Cantora e compositor sempre lutaram contra a ditadura. Mas não importa.
A música é sarcástica e desiludida. Não importa, os publicitários não entendem a letra. Elis queria cantar para os operários, não para seus patrões. Não importa, são os patrões que têm dinheiro para pagar pelo cadáver que a filha está disposta a vender.
Quando foi intimada pelos militares a explicar suas posições políticas, Elis depôs no Centro de Investigações do Exército do Rio de Janeiro. Se tivesse sido em São Paulo, talvez tivesse passado por algum dos veículos que a Volkswagen cedia para a tristemente célebre Operação Bandeirantes, destinada a perseguir, torturar e matar “subversivos”.
A empresa que celebra sua kombi elétrica com discurso pseudoecológico é a mesma que, não faz muito tempo, foi condenada por instalar um software que fraudava o controle de poluentes de seus veículos. A concorrência é difícil, mas é uma das multinacionais com registro mais sórdido de apoio entusiástico a todo o tipo de ditadura.

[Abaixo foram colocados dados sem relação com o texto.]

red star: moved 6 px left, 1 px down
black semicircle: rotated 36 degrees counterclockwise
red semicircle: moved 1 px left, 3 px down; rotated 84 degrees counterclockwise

É correto que a memória de artistas seja vilipendiada dessa forma? Para estrelar um comercial apelativo, com o qual, até onde é possível pensar, nunca concordariam? Para vender tudo aquilo contra o qual sempre lutaram – conformismo, consumismo, alienação?
A Elis morta, que permanece viva para todos os que apreciam a música brasileira, é uma artista talentosa, sagaz, autêntica e comprometida com seu povo e seu tempo.
A Elis revivida por técnicas avançadas de computação é um triste simulacro, testemunho da mercantilização acelerada de tudo e do poder destruidor do dinheiro. Só nos resta esperar que seja esquecida logo.
E digo mais: o deep fake que encantou tanta gente é uma porcaria. O fantasma criado para promover a montadora é artificial, robótico, antipático – o oposto do que Elis sempre foi.